Exercise instructions:
Whenever a line in the data below includes the string "like", copy it out.

Records for the task:
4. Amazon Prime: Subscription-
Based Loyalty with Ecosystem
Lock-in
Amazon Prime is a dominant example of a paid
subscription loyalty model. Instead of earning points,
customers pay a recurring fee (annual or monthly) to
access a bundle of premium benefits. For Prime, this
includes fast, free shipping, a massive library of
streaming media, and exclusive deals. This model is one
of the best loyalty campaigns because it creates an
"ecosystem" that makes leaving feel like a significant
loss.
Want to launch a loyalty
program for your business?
==
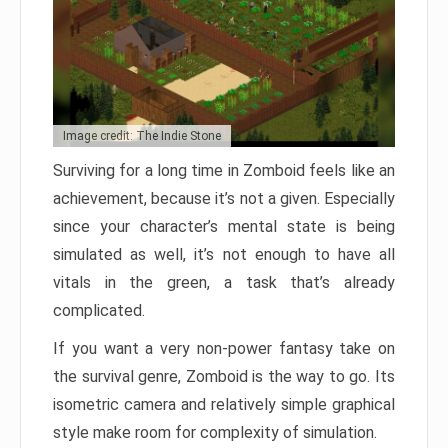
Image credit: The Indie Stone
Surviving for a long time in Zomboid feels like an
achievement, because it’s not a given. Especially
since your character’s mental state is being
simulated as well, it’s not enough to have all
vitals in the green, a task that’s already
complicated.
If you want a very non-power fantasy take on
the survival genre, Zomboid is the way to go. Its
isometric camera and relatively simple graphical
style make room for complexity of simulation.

Solution to this task:
"ecosystem" that makes leaving feel like a significant
Surviving for a long time in Zomboid feels like an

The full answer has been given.